▸ **Aim of the exercise**
Begin at the line below that holds "his children and everyone's children." and end at the line that holds "Opportunities", transcribing each line exactly and skipping any picture.

▸ **Data provided**
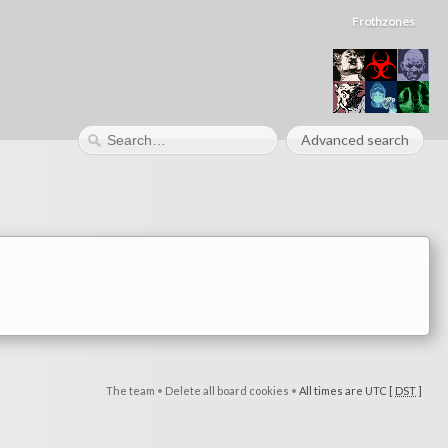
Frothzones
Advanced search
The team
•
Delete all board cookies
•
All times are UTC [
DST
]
* * *
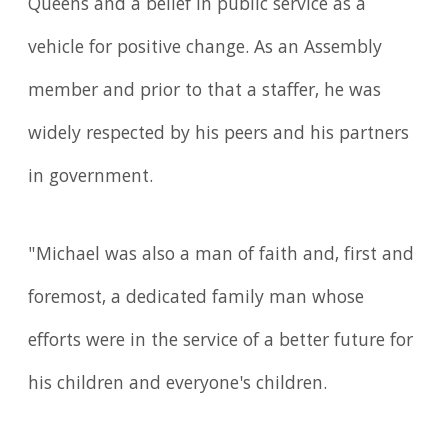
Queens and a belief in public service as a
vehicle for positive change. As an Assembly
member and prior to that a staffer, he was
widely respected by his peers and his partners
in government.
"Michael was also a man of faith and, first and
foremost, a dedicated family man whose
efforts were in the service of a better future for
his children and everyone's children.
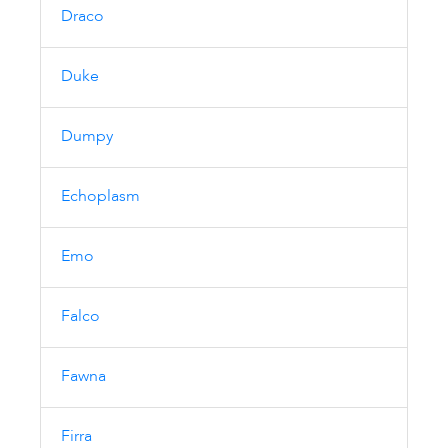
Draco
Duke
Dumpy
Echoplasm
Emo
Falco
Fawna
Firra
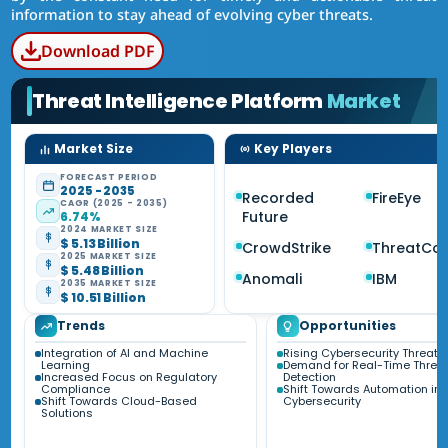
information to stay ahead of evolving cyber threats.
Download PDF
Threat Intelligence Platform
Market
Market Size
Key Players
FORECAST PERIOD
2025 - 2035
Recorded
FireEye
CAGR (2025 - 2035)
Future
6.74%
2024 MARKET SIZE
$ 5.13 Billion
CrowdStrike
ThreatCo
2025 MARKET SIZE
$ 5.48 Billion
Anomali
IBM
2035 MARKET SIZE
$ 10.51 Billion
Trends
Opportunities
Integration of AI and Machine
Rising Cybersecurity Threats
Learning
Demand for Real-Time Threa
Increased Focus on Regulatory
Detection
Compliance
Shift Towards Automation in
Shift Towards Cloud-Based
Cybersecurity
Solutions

▸ **Answer space**
his children and everyone's children.
Draco
Duke
Dumpy
Echoplasm
Emo
Falco
Fawna
Firra
information to stay ahead of evolving cyber threats.
Download PDF
Threat Intelligence Platform
Market
Market Size
Key Players
FORECAST PERIOD
2025 - 2035
Recorded
FireEye
CAGR (2025 - 2035)
Future
6.74%
2024 MARKET SIZE
$ 5.13 Billion
CrowdStrike
ThreatCo
2025 MARKET SIZE
$ 5.48 Billion
Anomali
IBM
2035 MARKET SIZE
$ 10.51 Billion
Trends
Opportunities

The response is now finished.